** Task material follows **

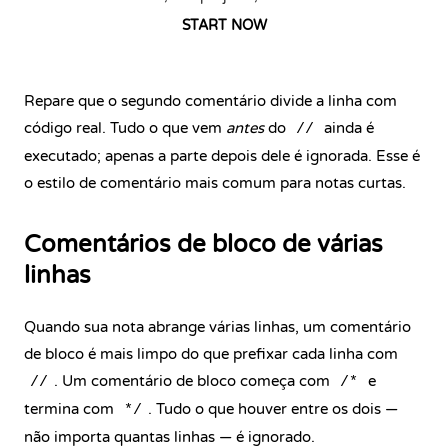
START NOW
Repare que o segundo comentário divide a linha com
código real. Tudo o que vem
antes
do
ainda é
//
executado; apenas a parte depois dele é ignorada. Esse é
o estilo de comentário mais comum para notas curtas.
Comentários de bloco de várias
linhas
Quando sua nota abrange várias linhas, um comentário
de bloco é mais limpo do que prefixar cada linha com
. Um comentário de bloco começa com
e
//
/*
termina com
. Tudo o que houver entre os dois —
*/
não importa quantas linhas — é ignorado.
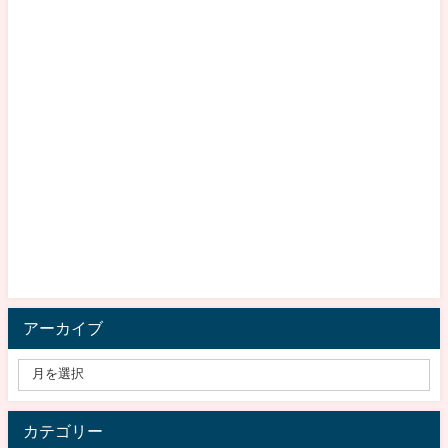
アーカイブ
カテゴリー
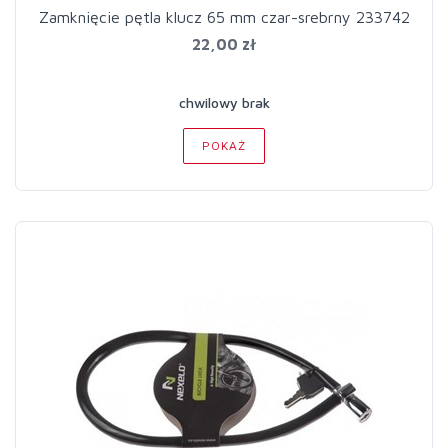
Zamknięcie pętla klucz 65 mm czar-srebrny 233742
22,00 zł
chwilowy brak
POKAŻ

** End of Task material **

Transcribe every record above exactly, leaving out the pictures.

▶ **Result of this exercise**:
START NOW
Repare que o segundo comentário divide a linha com
código real. Tudo o que vem
antes
do
ainda é
//
executado; apenas a parte depois dele é ignorada. Esse é
o estilo de comentário mais comum para notas curtas.
Comentários de bloco de várias
linhas
Quando sua nota abrange várias linhas, um comentário
de bloco é mais limpo do que prefixar cada linha com
. Um comentário de bloco começa com
e
//
/*
termina com
. Tudo o que houver entre os dois —
*/
não importa quantas linhas — é ignorado.
アーカイブ
カテゴリー
Zamknięcie pętla klucz 65 mm czar-srebrny 233742
22,00 zł
chwilowy brak
POKAŻ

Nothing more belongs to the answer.